Промокнув в автомобиле, продрогнув на обыске, я поспешил раздеться и лечь, но заснуть не мог, так как дрожал в ознобе. Не спал и мой сосед, разбуженный моим приходом, и мы, чтобы убить время, стали вполголоса разговаривать. Так как в последней главе я говорил только о "быте", а не о "людях" (ибо сидел в одиночке), то теперь расскажу в двух словах об этом моем соседе, каким он обрисовался после моего почти трехнедельного пребывания с ним в этой душной горизонтальной трубе.
Коммунист с 1919 года. Национальность и культура - смешанные: отец поляк, мать - украинка, образование - в чешских школах. Судя по проскальзывающим намекам - этот Федор Федорович Б. (фамилию забыл) был едва ли не теткин сын. По {162} крайней мере, имел закадычных друзей среди следователей-гепеушников и даже арестован был при следующих пикантных обстоятельствах. Во втором часу ночи к нему позвонил по телефону один из закадычных друзей и спросил: "Федя, ты дома? Еще не спишь?
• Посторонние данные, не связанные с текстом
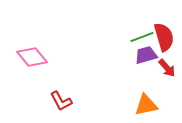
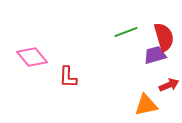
green line: moved 16 px left, 5 px up
purple trapezoid: moved 9 px right
red arrow: moved 2 px right, 17 px down; rotated 72 degrees counterclockwise
red L-shape: moved 7 px right, 24 px up; rotated 30 degrees clockwise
Ну так мы к тебе на минутку по дороге заедем". И, действительно - заехали, произвели обыск, арестовали и привезли вот в эту камеру No 85, где он до сих пор сидел один уже пять месяцев.
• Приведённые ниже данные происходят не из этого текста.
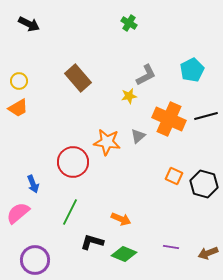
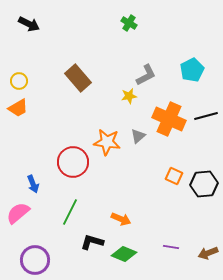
black hexagon: rotated 20 degrees counterclockwise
Обвиняется в организации контрреволюционной "правоуклонистской" группировки "ОРТ", что означает - "Общество русских термидорианцев". Относится к этому обвинению иронически, - но это в разговорах со мной. А в беседах со своими бывшими "закадычными друзьями", ныне его допрашивающими, быть может и "сознается" во всем, что прикажут. Болен туберкулезом. По старой дружбе находится на усиленном пайке: ежедневно получает мясной обед из трех блюд со сладким. Покупает добавочно к пайку масло, молоко, яйца, булки. "Глубокого уважения" к нему, быть может, и не питают, но за здоровьем дружески следят: каждый день в камеру заходит доктор, приносит лекарства, термометр. У этого доктора и я раздобыл несколько аспиринных таблеток. Не без улыбки вспомнил я потом, опасно заболев после трех месяцев непрекращавшейся температуры, об этих нежных заботах. Доктор, правда, и ко мне приходил, но когда я как-то раз спросил его, нельзя ли мне "выписать" за свой счет хотя бы молоко (про "обед из трех блюд" я даже не упоминал), то он, с недоумением посмотрев на меня, ответил, что "доложит по начальству". И доложил - следователям, питавшим ко мне "глубокое уважение". Молока однако я так и не получил.